(Page segmentation data)
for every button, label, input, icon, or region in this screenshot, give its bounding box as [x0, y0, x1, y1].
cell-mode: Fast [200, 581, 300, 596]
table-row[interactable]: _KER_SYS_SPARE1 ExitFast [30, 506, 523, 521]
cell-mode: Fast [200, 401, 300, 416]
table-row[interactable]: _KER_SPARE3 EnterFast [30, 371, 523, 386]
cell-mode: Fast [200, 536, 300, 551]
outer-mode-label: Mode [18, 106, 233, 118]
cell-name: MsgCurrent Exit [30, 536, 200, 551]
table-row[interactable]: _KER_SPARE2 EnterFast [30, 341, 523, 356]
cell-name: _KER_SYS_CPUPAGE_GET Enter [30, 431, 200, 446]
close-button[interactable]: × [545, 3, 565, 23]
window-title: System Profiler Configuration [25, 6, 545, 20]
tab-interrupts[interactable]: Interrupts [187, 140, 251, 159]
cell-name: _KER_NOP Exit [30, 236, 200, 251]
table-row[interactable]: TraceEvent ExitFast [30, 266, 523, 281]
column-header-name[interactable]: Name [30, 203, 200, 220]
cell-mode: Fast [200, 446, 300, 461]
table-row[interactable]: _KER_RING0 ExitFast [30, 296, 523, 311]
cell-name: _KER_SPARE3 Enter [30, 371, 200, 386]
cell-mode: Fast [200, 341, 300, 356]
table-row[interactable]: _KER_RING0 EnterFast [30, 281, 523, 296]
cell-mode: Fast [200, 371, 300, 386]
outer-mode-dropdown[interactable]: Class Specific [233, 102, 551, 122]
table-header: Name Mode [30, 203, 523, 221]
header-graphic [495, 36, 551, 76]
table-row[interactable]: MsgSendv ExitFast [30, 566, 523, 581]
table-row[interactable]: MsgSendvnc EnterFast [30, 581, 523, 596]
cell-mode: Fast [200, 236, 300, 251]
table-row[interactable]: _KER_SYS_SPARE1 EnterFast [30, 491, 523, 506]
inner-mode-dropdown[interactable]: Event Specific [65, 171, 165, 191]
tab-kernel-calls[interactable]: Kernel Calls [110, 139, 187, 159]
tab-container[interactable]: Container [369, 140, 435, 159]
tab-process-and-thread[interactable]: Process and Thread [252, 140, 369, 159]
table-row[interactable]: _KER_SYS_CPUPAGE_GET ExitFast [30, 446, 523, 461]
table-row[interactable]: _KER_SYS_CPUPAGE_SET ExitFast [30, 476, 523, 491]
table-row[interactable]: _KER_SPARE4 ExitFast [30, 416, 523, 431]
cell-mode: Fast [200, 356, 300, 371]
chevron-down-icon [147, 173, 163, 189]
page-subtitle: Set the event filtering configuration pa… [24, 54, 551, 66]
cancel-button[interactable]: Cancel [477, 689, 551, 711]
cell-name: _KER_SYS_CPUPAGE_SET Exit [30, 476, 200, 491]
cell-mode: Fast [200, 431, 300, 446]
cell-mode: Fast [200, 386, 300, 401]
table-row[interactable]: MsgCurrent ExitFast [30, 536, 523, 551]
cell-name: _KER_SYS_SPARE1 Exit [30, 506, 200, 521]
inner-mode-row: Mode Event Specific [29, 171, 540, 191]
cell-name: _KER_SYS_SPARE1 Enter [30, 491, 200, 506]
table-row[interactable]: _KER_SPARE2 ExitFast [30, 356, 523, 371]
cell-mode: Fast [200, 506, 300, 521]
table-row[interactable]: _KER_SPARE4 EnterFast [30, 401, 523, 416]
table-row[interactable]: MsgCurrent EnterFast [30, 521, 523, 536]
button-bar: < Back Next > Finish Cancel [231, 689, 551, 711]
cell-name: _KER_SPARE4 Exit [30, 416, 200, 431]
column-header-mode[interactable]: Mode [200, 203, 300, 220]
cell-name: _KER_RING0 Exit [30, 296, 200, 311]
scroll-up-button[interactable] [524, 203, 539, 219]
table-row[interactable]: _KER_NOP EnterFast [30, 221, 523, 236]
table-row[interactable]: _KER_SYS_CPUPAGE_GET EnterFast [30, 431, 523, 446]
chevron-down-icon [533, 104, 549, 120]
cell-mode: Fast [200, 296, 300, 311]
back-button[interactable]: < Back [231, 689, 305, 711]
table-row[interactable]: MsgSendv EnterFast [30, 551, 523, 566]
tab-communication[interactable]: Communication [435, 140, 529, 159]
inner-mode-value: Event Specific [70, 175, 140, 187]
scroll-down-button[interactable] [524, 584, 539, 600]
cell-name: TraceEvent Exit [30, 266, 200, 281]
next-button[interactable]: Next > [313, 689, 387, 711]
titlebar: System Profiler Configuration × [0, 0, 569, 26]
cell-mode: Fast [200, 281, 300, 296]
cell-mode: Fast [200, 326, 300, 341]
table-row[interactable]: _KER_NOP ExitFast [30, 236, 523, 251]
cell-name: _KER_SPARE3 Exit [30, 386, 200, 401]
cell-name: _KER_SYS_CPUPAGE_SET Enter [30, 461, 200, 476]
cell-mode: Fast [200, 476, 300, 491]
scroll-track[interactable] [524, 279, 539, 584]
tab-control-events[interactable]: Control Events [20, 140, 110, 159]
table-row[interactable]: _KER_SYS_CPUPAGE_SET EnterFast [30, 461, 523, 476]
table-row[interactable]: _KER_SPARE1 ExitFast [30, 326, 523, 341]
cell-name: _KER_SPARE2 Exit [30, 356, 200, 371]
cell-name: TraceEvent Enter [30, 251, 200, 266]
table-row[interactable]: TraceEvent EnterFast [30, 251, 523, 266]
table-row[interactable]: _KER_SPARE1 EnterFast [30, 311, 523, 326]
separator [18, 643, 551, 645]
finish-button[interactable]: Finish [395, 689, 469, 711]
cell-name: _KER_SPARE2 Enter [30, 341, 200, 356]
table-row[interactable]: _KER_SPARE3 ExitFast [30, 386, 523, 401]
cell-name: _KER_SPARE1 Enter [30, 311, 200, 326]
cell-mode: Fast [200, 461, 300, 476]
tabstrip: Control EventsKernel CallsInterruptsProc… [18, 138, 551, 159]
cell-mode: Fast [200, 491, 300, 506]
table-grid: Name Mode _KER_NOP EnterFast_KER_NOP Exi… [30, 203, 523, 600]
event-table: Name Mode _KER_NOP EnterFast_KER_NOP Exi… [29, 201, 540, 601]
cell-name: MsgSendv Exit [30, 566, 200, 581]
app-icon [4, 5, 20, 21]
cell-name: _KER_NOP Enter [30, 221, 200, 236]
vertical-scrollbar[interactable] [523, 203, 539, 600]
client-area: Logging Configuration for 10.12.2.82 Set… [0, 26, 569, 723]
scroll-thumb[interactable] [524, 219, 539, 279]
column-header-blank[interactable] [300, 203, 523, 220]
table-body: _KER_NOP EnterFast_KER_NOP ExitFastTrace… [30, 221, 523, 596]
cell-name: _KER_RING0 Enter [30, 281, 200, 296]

▶ [Work order]
Wherever the string "inner" appears in a line of the records above, copy that line.

▶ [Result of this task]
inner-mode-dropdown[interactable]: Event Specific [65, 171, 165, 191]
inner-mode-row: Mode Event Specific [29, 171, 540, 191]
inner-mode-value: Event Specific [70, 175, 140, 187]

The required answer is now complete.